Abrí la puerta y grité hola. Mi sobrino bajó corriendo las escaleras. Sentí un torrente de amor y gratitud al saber que, incluso a la edad de diecisiete años, Danny aún se alegraba de verme. Mi sobrino era la culminación de lo que una esperaba que fuese su hijo. Divertido, generoso, muy listo, alto y un poco desgarbado. También se le daba bien el béisbol. El típico chico americano.
–Hola, tía –me dijo mientras se agachaba para darme un beso en la mejilla. Hacía cinco años que era más alto que yo.
–Hola, jovencito –dije yo–. ¿Qué estás haciendo?

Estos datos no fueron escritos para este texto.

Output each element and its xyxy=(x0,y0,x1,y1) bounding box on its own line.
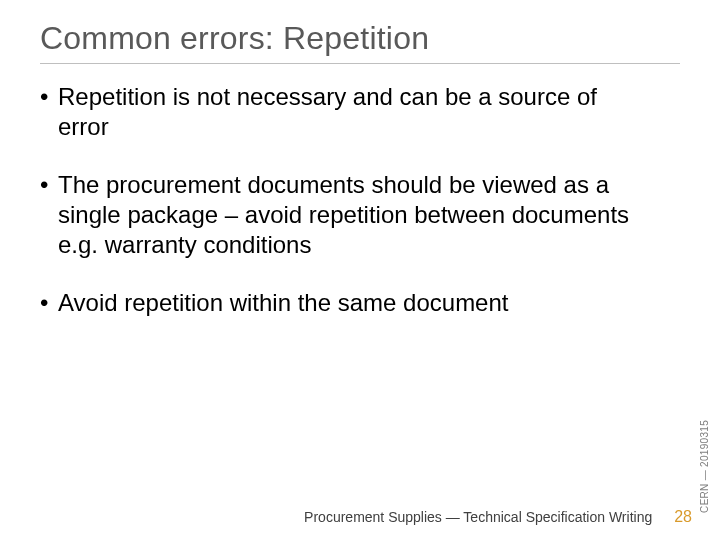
slide-title: Common errors: Repetition xyxy=(40,20,680,57)
slide: Common errors: Repetition • Repetition i… xyxy=(0,0,720,540)
bullet-item: • Avoid repetition within the same docum… xyxy=(40,288,650,318)
bullet-text: The procurement documents should be view… xyxy=(58,170,650,260)
bullet-text: Avoid repetition within the same documen… xyxy=(58,288,650,318)
content-area: • Repetition is not necessary and can be… xyxy=(40,82,680,318)
title-rule xyxy=(40,63,680,64)
footer: Procurement Supplies — Technical Specifi… xyxy=(0,508,720,526)
bullet-item: • The procurement documents should be vi… xyxy=(40,170,650,260)
bullet-text: Repetition is not necessary and can be a… xyxy=(58,82,650,142)
bullet-dot: • xyxy=(40,170,58,260)
bullet-dot: • xyxy=(40,288,58,318)
bullet-dot: • xyxy=(40,82,58,142)
footer-text: Procurement Supplies — Technical Specifi… xyxy=(304,509,652,525)
bullet-item: • Repetition is not necessary and can be… xyxy=(40,82,650,142)
page-number: 28 xyxy=(674,508,692,526)
side-label: CERN — 20190315 xyxy=(699,420,710,513)
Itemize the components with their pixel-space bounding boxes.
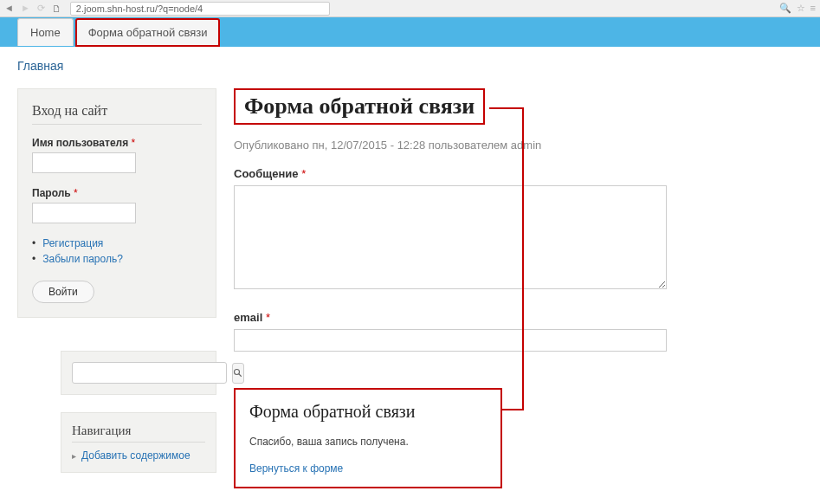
- reload-icon[interactable]: ⟳: [37, 3, 45, 14]
- login-block: Вход на сайт Имя пользователя * Пароль *…: [17, 88, 216, 318]
- publish-meta: Опубликовано пн, 12/07/2015 - 12:28 поль…: [234, 139, 803, 152]
- required-asterisk: *: [266, 311, 270, 324]
- annotation-line: [502, 409, 524, 410]
- navigation-title: Навигация: [72, 423, 205, 443]
- page-icon: 🗋: [52, 3, 61, 14]
- username-label: Имя пользователя *: [32, 137, 202, 149]
- search-input[interactable]: [72, 362, 227, 384]
- username-input[interactable]: [32, 152, 136, 173]
- required-asterisk: *: [301, 167, 306, 180]
- confirmation-title: Форма обратной связи: [249, 402, 487, 422]
- main-nav-bar: Home Форма обратной связи: [0, 17, 820, 47]
- login-button[interactable]: Войти: [32, 281, 94, 303]
- password-input[interactable]: [32, 203, 136, 223]
- back-icon[interactable]: ◄: [4, 3, 14, 14]
- sidebar: Вход на сайт Имя пользователя * Пароль *…: [17, 88, 216, 473]
- confirmation-block: Форма обратной связи Спасибо, ваша запис…: [234, 388, 502, 488]
- zoom-icon[interactable]: 🔍: [779, 3, 791, 14]
- browser-address-bar: ◄ ► ⟳ 🗋 2.joom.shn-host.ru/?q=node/4 🔍 ☆…: [0, 0, 820, 17]
- nav-item-add-content[interactable]: Добавить содержимое: [72, 449, 205, 462]
- annotation-line: [522, 107, 524, 410]
- back-to-form-link[interactable]: Вернуться к форме: [249, 462, 343, 475]
- login-title: Вход на сайт: [32, 103, 202, 119]
- main-content: Форма обратной связи Опубликовано пн, 12…: [234, 88, 803, 488]
- forward-icon[interactable]: ►: [21, 3, 30, 14]
- message-textarea[interactable]: [234, 185, 667, 289]
- message-label: Сообщение *: [234, 167, 803, 180]
- confirmation-message: Спасибо, ваша запись получена.: [249, 436, 487, 448]
- login-links: Регистрация Забыли пароль?: [32, 237, 202, 265]
- browser-right-icons: 🔍 ☆ ≡: [779, 3, 816, 14]
- page-title: Форма обратной связи: [234, 88, 485, 125]
- register-link[interactable]: Регистрация: [42, 237, 103, 249]
- forgot-password-link[interactable]: Забыли пароль?: [42, 253, 123, 265]
- required-asterisk: *: [74, 187, 78, 199]
- navigation-block: Навигация Добавить содержимое: [61, 412, 216, 473]
- search-block: [61, 351, 216, 395]
- nav-tab-home[interactable]: Home: [17, 18, 74, 46]
- star-icon[interactable]: ☆: [797, 3, 805, 14]
- url-input[interactable]: 2.joom.shn-host.ru/?q=node/4: [70, 2, 330, 16]
- nav-tab-feedback-form[interactable]: Форма обратной связи: [75, 18, 221, 47]
- menu-icon[interactable]: ≡: [810, 3, 816, 14]
- required-asterisk: *: [132, 137, 136, 149]
- annotation-line: [489, 107, 524, 109]
- password-label: Пароль *: [32, 187, 202, 199]
- browser-nav-icons: ◄ ► ⟳: [4, 3, 45, 14]
- breadcrumb-home[interactable]: Главная: [17, 59, 803, 73]
- divider: [32, 124, 202, 125]
- email-input[interactable]: [234, 329, 667, 352]
- email-label: email *: [234, 311, 803, 324]
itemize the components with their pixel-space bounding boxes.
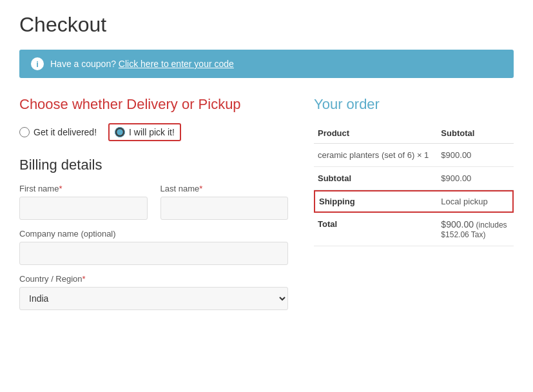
radio-pickup[interactable] (115, 127, 125, 137)
first-name-label: First name* (19, 184, 148, 193)
main-content: Choose whether Delivery or Pickup Get it… (19, 96, 514, 319)
shipping-label: Shipping (319, 197, 355, 206)
company-label: Company name (optional) (19, 229, 288, 239)
subtotal-row: Subtotal $900.00 (314, 167, 514, 190)
name-row: First name* Last name* (19, 184, 288, 220)
item-subtotal: $900.00 (437, 144, 514, 167)
left-column: Choose whether Delivery or Pickup Get it… (19, 96, 288, 319)
total-value: $900.00 (includes $152.06 Tax) (437, 213, 514, 246)
col-subtotal: Subtotal (437, 123, 514, 144)
order-table: Product Subtotal ceramic planters (set o… (314, 123, 514, 246)
option-delivered[interactable]: Get it delivered! (19, 127, 97, 137)
coupon-banner: i Have a coupon? Click here to enter you… (19, 50, 514, 78)
delivery-options: Get it delivered! I will pick it! (19, 123, 288, 141)
country-row: Country / Region* India (19, 274, 288, 310)
last-name-input[interactable] (160, 197, 289, 220)
total-row: Total $900.00 (includes $152.06 Tax) (314, 213, 514, 246)
page-title: Checkout (19, 13, 514, 37)
coupon-link[interactable]: Click here to enter your code (119, 59, 234, 69)
last-name-label: Last name* (160, 184, 289, 193)
order-section-title: Your order (314, 96, 514, 113)
table-row: ceramic planters (set of 6) × 1 $900.00 (314, 144, 514, 167)
radio-delivered[interactable] (19, 127, 30, 137)
company-group: Company name (optional) (19, 229, 288, 265)
country-group: Country / Region* India (19, 274, 288, 310)
item-name: ceramic planters (set of 6) × 1 (314, 144, 437, 167)
option-pickup-label: I will pick it! (129, 127, 175, 137)
country-select[interactable]: India (19, 287, 288, 310)
billing-section-title: Billing details (19, 157, 288, 173)
first-name-input[interactable] (19, 197, 148, 220)
option-delivered-label: Get it delivered! (34, 127, 97, 137)
delivery-section-title: Choose whether Delivery or Pickup (19, 96, 288, 113)
subtotal-label: Subtotal (314, 167, 437, 190)
col-product: Product (314, 123, 437, 144)
company-row: Company name (optional) (19, 229, 288, 265)
company-input[interactable] (19, 242, 288, 265)
info-icon: i (31, 57, 44, 70)
last-name-group: Last name* (160, 184, 289, 220)
shipping-row: Shipping Local pickup (314, 190, 514, 213)
option-pickup[interactable]: I will pick it! (108, 123, 181, 141)
coupon-text: Have a coupon? (50, 59, 116, 69)
shipping-value: Local pickup (441, 197, 487, 206)
right-column: Your order Product Subtotal ceramic plan… (314, 96, 514, 319)
total-label: Total (314, 213, 437, 246)
first-name-group: First name* (19, 184, 148, 220)
subtotal-value: $900.00 (437, 167, 514, 190)
country-label: Country / Region* (19, 274, 288, 284)
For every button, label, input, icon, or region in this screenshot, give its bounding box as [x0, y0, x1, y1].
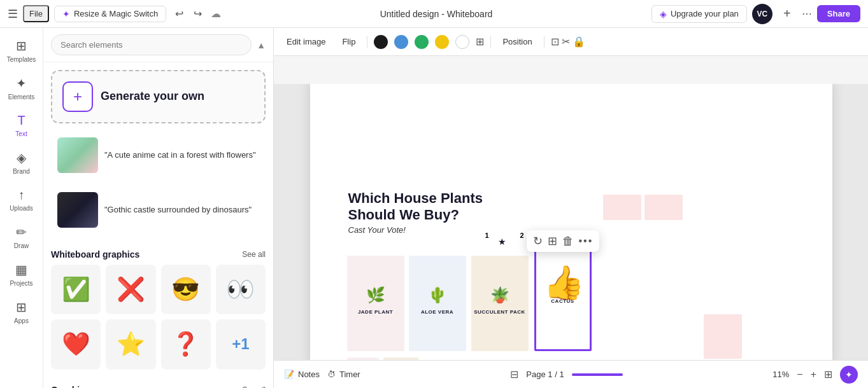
delete-icon[interactable]: 🗑 — [562, 235, 574, 248]
sidebar-item-elements[interactable]: ✦ Elements — [3, 71, 41, 106]
color-swatch-blue[interactable] — [394, 35, 408, 49]
sidebar-item-templates[interactable]: ⊞ Templates — [3, 33, 41, 68]
plant-card-2[interactable]: 🌵 Aloe Vera — [409, 256, 466, 351]
flip-button[interactable]: Flip — [337, 34, 360, 49]
topbar-center: Untitled design - Whiteboard — [226, 9, 646, 19]
file-button[interactable]: File — [23, 5, 49, 22]
gothic-thumbnail — [57, 192, 98, 228]
notes-icon: 📝 — [284, 370, 294, 379]
whiteboard-graphics-title: Whiteboard graphics — [51, 249, 139, 260]
separator2 — [490, 36, 491, 48]
search-input[interactable] — [51, 34, 252, 55]
menu-icon[interactable]: ☰ — [8, 7, 18, 21]
page-progress-fill — [572, 373, 623, 376]
sticker-heart[interactable]: ❤️ — [51, 319, 101, 369]
magic-icon: ✦ — [62, 9, 70, 19]
timer-button[interactable]: ⏱ Timer — [327, 370, 360, 379]
avatar[interactable]: VC — [752, 4, 772, 24]
sidebar-item-brand[interactable]: ◈ Brand — [3, 145, 41, 180]
canvas-area[interactable]: Which House PlantsShould We Buy? Cast Yo… — [274, 84, 868, 360]
sidebar-item-projects[interactable]: ▦ Projects — [3, 257, 41, 292]
frame-icon[interactable]: ⊞ — [548, 234, 557, 248]
sidebar-item-uploads[interactable]: ↑ Uploads — [3, 183, 41, 217]
thumbs-up-sticker[interactable]: 👍 — [537, 257, 592, 308]
texture-icon-1[interactable]: ⊡ — [551, 36, 559, 48]
generate-plus-icon: + — [62, 81, 93, 112]
design-title: Untitled design - Whiteboard — [380, 9, 493, 19]
list-item[interactable]: "A cute anime cat in a forest with flowe… — [51, 131, 266, 179]
upgrade-label: Upgrade your plan — [671, 9, 739, 18]
rotate-icon[interactable]: ↻ — [533, 234, 543, 248]
upgrade-button[interactable]: ◈ Upgrade your plan — [651, 5, 747, 23]
collapse-panel-button[interactable]: ▲ — [257, 40, 266, 50]
sidebar-item-label: Brand — [13, 168, 30, 175]
note-card-4[interactable] — [704, 333, 742, 359]
note-card-6[interactable] — [383, 357, 418, 360]
plant-name-1: Jade Plant — [357, 307, 394, 316]
upgrade-icon: ◈ — [660, 9, 667, 19]
grid-view-button[interactable]: ⊞ — [824, 368, 832, 380]
anime-thumbnail — [57, 137, 98, 173]
prompt-items: "A cute anime cat in a forest with flowe… — [43, 131, 273, 242]
position-button[interactable]: Position — [497, 34, 537, 49]
generate-card[interactable]: + Generate your own — [51, 70, 266, 123]
plant-image-3: 🪴 — [471, 256, 529, 307]
generate-section: + Generate your own — [43, 62, 273, 131]
sidebar-item-label: Apps — [14, 317, 29, 324]
grid-toggle-icon[interactable]: ⊞ — [476, 36, 484, 48]
cloud-save-icon: ☁ — [211, 8, 221, 20]
graphics-see-all-button[interactable]: See all — [242, 385, 266, 389]
content-area: Edit image Flip ⊞ Position ⊡ ✂ 🔒 — [274, 28, 868, 388]
sidebar-item-label: Uploads — [10, 205, 33, 212]
plant-card-1[interactable]: 🌿 Jade Plant — [347, 256, 404, 351]
sidebar-item-apps[interactable]: ⊞ Apps — [3, 294, 41, 329]
sidebar-item-label: Projects — [10, 280, 32, 287]
sidebar-item-label: Text — [15, 130, 27, 137]
zoom-out-button[interactable]: − — [797, 369, 802, 380]
undo-button[interactable]: ↩ — [171, 5, 187, 22]
sticker-x[interactable]: ❌ — [106, 265, 155, 314]
lock-icon[interactable]: 🔒 — [573, 36, 585, 48]
sidebar: ⊞ Templates ✦ Elements T Text ◈ Brand ↑ … — [0, 28, 43, 388]
color-swatch-green[interactable] — [415, 35, 429, 49]
color-swatch-black[interactable] — [374, 35, 388, 49]
search-bar: ▲ — [43, 28, 273, 62]
sticker-question[interactable]: ❓ — [161, 319, 211, 369]
texture-icon-2[interactable]: ✂ — [562, 36, 570, 48]
note-card-5[interactable] — [347, 357, 379, 360]
sidebar-item-text[interactable]: T Text — [3, 108, 41, 142]
more-options-icon[interactable]: ••• — [579, 235, 594, 247]
canvas-content: Which House PlantsShould We Buy? Cast Yo… — [310, 84, 832, 360]
color-swatch-white[interactable] — [455, 35, 469, 49]
sticker-checkmark[interactable]: ✅ — [51, 265, 101, 314]
sticker-eyes[interactable]: 👀 — [216, 265, 266, 314]
share-button[interactable]: Share — [817, 5, 860, 22]
add-collaborator-button[interactable]: + — [778, 4, 797, 24]
note-card-2[interactable] — [644, 195, 683, 220]
uploads-icon: ↑ — [18, 188, 25, 202]
resize-label: Resize & Magic Switch — [74, 9, 158, 18]
plant-card-3[interactable]: 🪴 Succulent Pack — [471, 256, 529, 351]
templates-icon: ⊞ — [16, 38, 27, 53]
sticker-cool[interactable]: 😎 — [161, 265, 211, 314]
edit-image-button[interactable]: Edit image — [281, 34, 331, 49]
graphics-title: Graphics — [51, 385, 90, 389]
draw-icon: ✏ — [16, 225, 27, 240]
show-pages-button[interactable]: ⊟ — [510, 368, 518, 380]
see-all-button[interactable]: See all — [242, 250, 266, 259]
sticker-plus1[interactable]: +1 — [216, 319, 266, 369]
color-swatch-yellow[interactable] — [435, 35, 449, 49]
redo-button[interactable]: ↪ — [190, 5, 206, 22]
brand-icon: ◈ — [17, 150, 26, 165]
note-card-1[interactable] — [603, 195, 641, 220]
notes-button[interactable]: 📝 Notes — [284, 370, 320, 379]
plant-name-2: Aloe Vera — [420, 307, 455, 316]
notes-label: Notes — [298, 370, 320, 379]
whiteboard[interactable]: Which House PlantsShould We Buy? Cast Yo… — [310, 84, 832, 360]
zoom-in-button[interactable]: + — [811, 369, 816, 380]
sticker-star[interactable]: ⭐ — [106, 319, 155, 369]
resize-magic-switch-button[interactable]: ✦ Resize & Magic Switch — [54, 6, 166, 22]
more-options-icon[interactable]: ⋯ — [802, 8, 812, 20]
sidebar-item-draw[interactable]: ✏ Draw — [3, 219, 41, 254]
list-item[interactable]: "Gothic castle surrounded by dinosaurs" — [51, 186, 266, 234]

–Los deberes de Cálculo. ¿Quieres algo de comer? Yo me muero de hambre –dijo mientras entrábamos en la cocina. Electrodomésticos de acero inoxidable, encimeras de granito, paredes blancas y un suelo de azulejos negros conferían a la habitación una atmósfera militar. Me senté en uno de los taburetes junto a la encimera y vi a Danny brincar de un lado a otro. Rechacé su oferta de comer algo, aunque me rugía el estómago, y más gracias al olor de un panecillo tostándose y al vaso de leche que mi sobrino se bebió en cuatro tragos. Miles de calorías.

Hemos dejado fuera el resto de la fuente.